NASHVILLE, Tenn. (WTVF) — The flood of misinformation on social media makes it necessary for everyone to know where their news comes from.
Schools across the country are now teaching students about news literacy.
At West End Middle School, students use cameras, lights and a formal anchor desk to broadcast the morning's announcements.
They put on a complete newscast — while putting aside their middle school anxieties.
"Confidence. You have to have a lot of confidence looking at the screen — not caring what other people think," said eighth grader Adelaide Smith.
Seventh grader Leah Rodgers added, "Adelaide, she was there by my side helping me, which I really like. She's kind of like a mother for me. She helps me out and she's so caring."
"We have like a family here," Adelaide continued.
Adelaide and Leah are part of a team that has done this through the pandemic.
"I want the news to just be informative because that's what we do. We do this, so the student body knows what's going on," Adelaide said.

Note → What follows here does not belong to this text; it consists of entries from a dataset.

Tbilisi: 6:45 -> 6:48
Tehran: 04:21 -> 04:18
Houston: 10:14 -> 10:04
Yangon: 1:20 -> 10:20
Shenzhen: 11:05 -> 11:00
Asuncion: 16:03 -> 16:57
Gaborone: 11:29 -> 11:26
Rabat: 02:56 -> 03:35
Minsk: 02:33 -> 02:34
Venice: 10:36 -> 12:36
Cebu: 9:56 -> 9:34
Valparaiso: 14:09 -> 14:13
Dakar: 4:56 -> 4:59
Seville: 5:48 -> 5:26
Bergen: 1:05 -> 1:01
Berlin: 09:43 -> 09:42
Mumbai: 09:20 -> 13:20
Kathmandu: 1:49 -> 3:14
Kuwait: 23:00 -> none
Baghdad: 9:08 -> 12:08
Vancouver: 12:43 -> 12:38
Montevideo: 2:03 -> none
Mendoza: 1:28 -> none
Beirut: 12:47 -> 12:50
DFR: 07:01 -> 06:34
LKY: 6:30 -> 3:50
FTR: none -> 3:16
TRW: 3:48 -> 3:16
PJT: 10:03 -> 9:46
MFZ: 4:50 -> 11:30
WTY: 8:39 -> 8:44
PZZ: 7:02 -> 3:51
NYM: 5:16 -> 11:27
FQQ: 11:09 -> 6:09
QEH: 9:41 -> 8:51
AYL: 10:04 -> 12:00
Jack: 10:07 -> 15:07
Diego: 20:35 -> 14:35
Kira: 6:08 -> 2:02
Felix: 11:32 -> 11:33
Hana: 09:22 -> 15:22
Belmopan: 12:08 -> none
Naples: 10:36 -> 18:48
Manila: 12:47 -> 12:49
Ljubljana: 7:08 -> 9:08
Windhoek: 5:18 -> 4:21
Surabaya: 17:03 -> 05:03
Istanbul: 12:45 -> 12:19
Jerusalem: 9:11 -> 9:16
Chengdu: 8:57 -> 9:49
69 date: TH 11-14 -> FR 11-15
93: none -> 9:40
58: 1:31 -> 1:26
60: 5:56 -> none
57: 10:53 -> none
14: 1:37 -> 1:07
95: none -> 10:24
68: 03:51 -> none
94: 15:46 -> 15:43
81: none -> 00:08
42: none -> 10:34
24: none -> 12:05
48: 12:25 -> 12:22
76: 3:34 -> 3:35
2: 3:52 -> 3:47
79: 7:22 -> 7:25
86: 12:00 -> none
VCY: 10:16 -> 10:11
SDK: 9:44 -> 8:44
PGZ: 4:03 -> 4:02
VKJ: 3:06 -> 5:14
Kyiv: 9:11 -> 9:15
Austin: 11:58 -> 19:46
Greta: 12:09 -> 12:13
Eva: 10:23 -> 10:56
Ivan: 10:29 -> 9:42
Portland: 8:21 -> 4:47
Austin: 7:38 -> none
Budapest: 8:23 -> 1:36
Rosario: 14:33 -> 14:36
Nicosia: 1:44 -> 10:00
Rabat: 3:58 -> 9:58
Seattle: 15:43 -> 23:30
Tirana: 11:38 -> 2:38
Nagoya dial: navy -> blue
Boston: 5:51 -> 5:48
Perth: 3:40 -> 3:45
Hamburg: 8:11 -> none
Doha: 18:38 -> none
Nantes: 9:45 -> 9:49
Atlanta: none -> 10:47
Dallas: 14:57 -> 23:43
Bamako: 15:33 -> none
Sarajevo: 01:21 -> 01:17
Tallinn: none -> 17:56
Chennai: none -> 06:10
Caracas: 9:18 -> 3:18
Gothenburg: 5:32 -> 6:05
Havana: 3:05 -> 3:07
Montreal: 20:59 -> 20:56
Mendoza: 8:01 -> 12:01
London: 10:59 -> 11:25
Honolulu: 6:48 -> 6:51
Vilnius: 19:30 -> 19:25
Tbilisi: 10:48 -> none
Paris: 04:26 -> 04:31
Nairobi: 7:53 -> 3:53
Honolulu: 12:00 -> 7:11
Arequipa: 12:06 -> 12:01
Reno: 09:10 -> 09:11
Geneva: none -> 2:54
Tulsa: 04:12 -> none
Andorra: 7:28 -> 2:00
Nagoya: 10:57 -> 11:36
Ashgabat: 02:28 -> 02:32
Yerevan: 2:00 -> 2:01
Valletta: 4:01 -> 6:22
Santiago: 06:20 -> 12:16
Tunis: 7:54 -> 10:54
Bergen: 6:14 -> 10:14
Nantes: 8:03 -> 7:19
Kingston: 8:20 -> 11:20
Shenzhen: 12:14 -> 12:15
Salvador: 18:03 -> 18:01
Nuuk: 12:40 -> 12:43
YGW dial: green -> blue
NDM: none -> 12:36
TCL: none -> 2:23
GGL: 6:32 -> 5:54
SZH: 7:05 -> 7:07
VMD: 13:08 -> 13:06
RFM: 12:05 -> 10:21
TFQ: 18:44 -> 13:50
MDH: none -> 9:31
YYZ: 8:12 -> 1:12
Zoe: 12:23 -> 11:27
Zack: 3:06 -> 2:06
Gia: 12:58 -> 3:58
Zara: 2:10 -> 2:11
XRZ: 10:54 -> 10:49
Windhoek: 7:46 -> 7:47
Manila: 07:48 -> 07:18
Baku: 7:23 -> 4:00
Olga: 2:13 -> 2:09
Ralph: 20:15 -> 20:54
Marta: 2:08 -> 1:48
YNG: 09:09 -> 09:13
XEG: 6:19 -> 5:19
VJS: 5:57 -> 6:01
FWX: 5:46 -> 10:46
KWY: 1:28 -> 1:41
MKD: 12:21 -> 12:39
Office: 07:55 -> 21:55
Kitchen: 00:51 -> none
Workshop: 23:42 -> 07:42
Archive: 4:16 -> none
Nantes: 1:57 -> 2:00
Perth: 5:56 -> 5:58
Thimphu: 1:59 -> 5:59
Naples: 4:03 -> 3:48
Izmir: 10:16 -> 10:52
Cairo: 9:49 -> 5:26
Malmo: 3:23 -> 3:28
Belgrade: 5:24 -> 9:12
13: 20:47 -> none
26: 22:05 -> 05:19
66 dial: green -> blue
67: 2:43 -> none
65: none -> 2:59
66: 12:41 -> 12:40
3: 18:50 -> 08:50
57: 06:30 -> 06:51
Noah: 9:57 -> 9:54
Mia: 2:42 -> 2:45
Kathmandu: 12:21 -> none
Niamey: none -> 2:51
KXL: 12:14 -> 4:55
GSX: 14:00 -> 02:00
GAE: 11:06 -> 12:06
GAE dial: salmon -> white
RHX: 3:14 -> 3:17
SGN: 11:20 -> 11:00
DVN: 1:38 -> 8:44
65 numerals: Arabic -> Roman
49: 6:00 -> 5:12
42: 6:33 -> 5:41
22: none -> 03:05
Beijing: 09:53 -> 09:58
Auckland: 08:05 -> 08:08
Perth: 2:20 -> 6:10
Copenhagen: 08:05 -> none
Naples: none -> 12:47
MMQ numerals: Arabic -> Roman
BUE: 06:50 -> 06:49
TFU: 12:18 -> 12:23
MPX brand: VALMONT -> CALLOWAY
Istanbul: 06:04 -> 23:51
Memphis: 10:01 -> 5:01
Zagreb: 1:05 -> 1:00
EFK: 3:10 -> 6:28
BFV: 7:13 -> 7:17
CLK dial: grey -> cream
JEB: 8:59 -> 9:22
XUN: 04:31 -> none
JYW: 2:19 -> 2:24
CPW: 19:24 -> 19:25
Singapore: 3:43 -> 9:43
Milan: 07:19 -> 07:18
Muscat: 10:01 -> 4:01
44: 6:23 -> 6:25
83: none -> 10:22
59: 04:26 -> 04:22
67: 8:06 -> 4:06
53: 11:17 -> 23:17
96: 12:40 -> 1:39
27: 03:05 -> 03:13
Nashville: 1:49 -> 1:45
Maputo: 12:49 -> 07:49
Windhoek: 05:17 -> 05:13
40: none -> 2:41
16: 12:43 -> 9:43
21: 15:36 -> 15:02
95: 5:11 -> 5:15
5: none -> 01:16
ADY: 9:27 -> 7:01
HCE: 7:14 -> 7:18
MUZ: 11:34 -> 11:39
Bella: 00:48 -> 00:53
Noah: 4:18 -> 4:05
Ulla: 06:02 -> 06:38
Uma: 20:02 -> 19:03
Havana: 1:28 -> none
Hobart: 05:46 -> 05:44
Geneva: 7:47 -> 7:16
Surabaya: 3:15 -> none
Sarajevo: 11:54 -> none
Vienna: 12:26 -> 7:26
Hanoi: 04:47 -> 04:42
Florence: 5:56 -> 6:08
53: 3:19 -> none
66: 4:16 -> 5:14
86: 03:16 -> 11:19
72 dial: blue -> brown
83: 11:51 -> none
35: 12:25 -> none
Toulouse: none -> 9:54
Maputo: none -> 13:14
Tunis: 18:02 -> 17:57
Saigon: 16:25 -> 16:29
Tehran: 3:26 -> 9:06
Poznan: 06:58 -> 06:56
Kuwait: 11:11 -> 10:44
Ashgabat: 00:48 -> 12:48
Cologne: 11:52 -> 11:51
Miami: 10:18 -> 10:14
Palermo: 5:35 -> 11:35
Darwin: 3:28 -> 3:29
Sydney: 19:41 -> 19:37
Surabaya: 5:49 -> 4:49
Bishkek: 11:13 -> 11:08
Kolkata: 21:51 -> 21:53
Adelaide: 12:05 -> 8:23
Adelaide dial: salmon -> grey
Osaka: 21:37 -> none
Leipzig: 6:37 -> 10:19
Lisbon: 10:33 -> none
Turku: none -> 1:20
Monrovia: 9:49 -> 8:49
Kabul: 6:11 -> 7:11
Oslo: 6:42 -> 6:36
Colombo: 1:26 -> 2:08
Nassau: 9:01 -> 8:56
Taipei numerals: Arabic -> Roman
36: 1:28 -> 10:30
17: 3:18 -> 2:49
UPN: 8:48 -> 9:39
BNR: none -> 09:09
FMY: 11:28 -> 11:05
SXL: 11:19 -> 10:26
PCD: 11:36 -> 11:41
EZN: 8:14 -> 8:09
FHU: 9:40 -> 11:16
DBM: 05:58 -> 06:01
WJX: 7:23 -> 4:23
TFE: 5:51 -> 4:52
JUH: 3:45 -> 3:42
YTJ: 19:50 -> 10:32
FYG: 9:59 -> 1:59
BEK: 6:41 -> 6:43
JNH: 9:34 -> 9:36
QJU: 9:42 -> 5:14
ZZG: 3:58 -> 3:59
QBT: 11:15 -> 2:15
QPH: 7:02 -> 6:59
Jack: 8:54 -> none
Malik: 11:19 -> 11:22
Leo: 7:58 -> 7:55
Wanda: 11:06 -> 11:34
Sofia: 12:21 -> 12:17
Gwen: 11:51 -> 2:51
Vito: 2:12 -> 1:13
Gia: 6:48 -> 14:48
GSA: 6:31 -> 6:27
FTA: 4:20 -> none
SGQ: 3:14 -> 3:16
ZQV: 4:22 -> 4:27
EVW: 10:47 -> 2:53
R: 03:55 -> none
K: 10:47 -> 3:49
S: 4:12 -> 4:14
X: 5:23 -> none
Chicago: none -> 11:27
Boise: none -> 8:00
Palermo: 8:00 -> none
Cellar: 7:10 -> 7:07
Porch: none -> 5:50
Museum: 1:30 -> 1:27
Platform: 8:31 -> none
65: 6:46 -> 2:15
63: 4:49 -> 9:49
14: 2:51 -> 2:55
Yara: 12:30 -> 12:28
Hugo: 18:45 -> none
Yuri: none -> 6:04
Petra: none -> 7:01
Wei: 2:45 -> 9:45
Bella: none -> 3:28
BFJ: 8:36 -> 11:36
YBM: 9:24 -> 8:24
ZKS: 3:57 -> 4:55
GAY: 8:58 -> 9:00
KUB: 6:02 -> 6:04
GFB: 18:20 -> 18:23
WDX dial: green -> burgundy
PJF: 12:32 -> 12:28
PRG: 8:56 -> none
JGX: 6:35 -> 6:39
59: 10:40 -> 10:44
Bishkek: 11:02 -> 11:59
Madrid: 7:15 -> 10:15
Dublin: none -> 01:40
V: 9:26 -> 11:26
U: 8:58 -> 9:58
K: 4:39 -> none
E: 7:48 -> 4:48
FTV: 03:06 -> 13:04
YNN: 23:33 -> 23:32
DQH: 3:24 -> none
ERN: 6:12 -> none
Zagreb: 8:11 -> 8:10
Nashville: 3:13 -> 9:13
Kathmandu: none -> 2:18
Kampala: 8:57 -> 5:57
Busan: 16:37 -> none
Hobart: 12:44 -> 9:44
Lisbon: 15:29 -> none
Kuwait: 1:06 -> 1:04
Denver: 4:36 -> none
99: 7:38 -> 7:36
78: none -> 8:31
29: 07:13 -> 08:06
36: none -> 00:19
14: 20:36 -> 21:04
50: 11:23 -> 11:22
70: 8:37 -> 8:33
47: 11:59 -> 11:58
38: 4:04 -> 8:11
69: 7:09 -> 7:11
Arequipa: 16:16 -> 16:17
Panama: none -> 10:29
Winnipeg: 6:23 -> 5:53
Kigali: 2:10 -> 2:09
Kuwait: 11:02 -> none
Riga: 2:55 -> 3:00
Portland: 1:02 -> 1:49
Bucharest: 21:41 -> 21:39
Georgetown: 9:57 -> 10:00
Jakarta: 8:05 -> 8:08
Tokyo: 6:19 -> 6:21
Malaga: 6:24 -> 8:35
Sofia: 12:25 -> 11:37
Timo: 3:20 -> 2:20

Multi-media teacher Bruno Clark wants students to learn more than just how to put on a newscast — but also how to consume news.
"Accuracy. Get things right. Make sure it's reliable. Make sure it's valid," Clark said.
"All my students say, 'hey, we see what's going on out here in the real world. We see that some adults are making bad choices in social media. We don't want to be the ones to do that,'" Clark said.
The flood of misinformation online is why librarians across the country, including at West End Middle, are teaching a course in news literacy.
"Students now get their information from TikTok, Instagram, Snapchat, all these places that I don't always use for news, but that's where they are," said Librarian Stephanie Kraft, who teaches the class at West End.
The nonpartisan, nonprofit News Literacy Project provides the materials which help students determine what is an opinion, what is an advertisement and urges them to be careful what they like and share.
Eighth graders Lyla Sinback, Rachel Henson and Hudson Mills are taking the class.
"There's definitely a lot of misinformation, especially on social media," Rachel said.
The class encourages them to think before they share something on social media — don't put your name on something that is made up.
"You can act like anything is fact, and by doing that you can harm others because they think what you said is actually real," Lyla said.
"You realize things aren't always what they seem, and that can be really helpful in making informed decisions," Hudson said.
The students working on the announcements are learning all kinds of real-world skills.
"You have to be on time. To be early is to be on time. To be on time is to be late, and to be late is unacceptable," Leah said.
Among their lessons, be sure to verify information. And when you share something, be sure it is something people can trust.
"I don't want to put on something false. I wouldn't want to hear false news and spread this, and it becomes a huge thing that's not true," Adelaide said.